There are two new game modes this year, including The Show mode which allows you to play match-ups from any particular day in the season, similar to a recent game mode in NHL 13. The other new game mode is the new Postseason mode, which allows you to pick a couple teams and play through a post-season experience. The sound effects are amped up, and the feeling of the game feels different than a simple exhibition game. I played in postseason mode against two friends of mine, and it was a great deal of fun.

MLBreview.jpgThis year the developers have added online competitive functionality to Home Run Derby, which feels long overdue, and yet I’m glad that they waited till they got down the mechanics of how to make it work. My only complaint about the online Home Run Derby was that it felt a bit too easy to hit home runs, although still quite challenging when going up against rival players. Prior to the release of the game, I really wasn’t sure how the developers would be able to make a competitive Home Run Derby work, but they really surpassed any expectations I might have had. Instead of having each player go through their series of swings sequentially, each player hits at the same time, and you can see your ball’s trail compared to other players’.

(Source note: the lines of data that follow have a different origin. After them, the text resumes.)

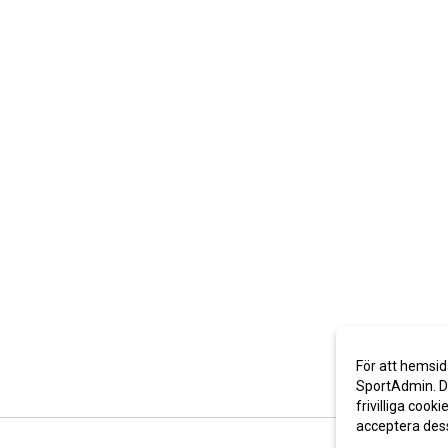
För att hemsid
SportAdmin. De
frivilliga cooki
acceptera des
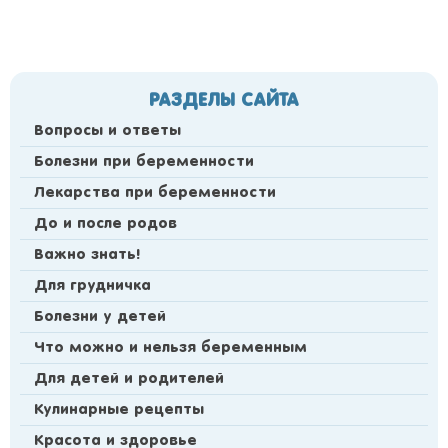
РАЗДЕЛЫ САЙТА
Вопросы и ответы
Болезни при беременности
Лекарства при беременности
До и после родов
Важно знать!
Для грудничка
Болезни у детей
Что можно и нельзя беременным
Для детей и родителей
Кулинарные рецепты
Красота и здоровье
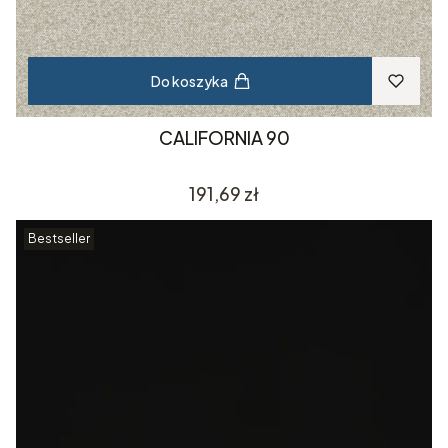
Do koszyka
CALIFORNIA 90
Cena
191,69 zł
Bestseller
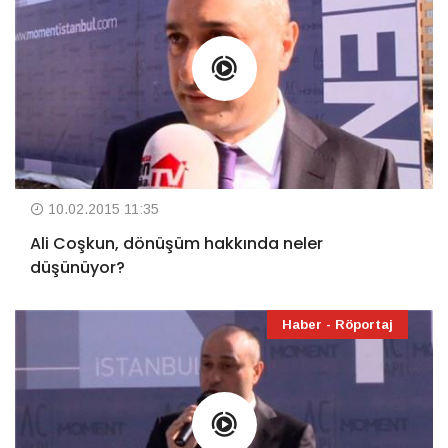
10.02.2015 11:35
Ali Coşkun, dönüşüm hakkında neler
düşünüyor?
Haber - Röportaj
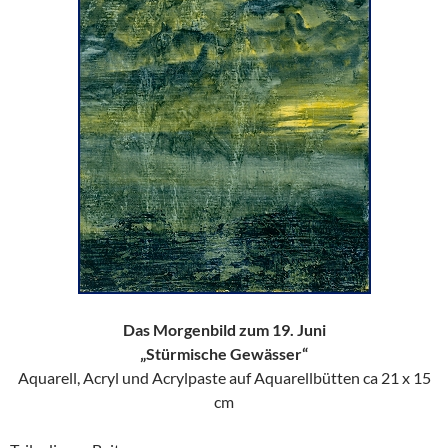
Das Morgenbild zum 19. Juni
„Stürmische Gewässer“
Aquarell, Acryl und Acrylpaste auf Aquarellbütten ca 21 x 15
cm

This year once again features the ability to use save data on either the PS3 or Vita, and shuffle it between the two platforms. When using RTTS, for example, you can upload your save file to the cloud and then use it on the other platform, and it’s totally seamless. This year’s only real cross-play functionality, however, is that Vita players can play against PS3 players during the online Home Run Derby.

MLB 13 is a fantastic new installment in the franchise, which manages to both balance the strengths of prior installments while also adding in new ideas and elements. I’m always impressed that SCEA doesn’t just rest on their laurels each and every year, as it always feels like they take the time to address fan concerns, and add in new ideas and elements to better the overall product and experience. The little things, such as ensuring that each team has two throwback uniforms this time around, help add to the overall package. The Vita version of the game is far superior to MLB 12 for Vita, as it has a much smoother interface, the graphics are superior, there are more animations in the game, and the menus aren’t glitchy. Additionally, the game hasn’t (thus far) proven itself prone to random crashes/freezes, which is what happened with last year’s installment. Overall, this is yet another fantastic package, and well worth the additional investment into the franchise. SCEA hasn’t disappointed me yet, and I look forward to even more innovations in next year’s installment.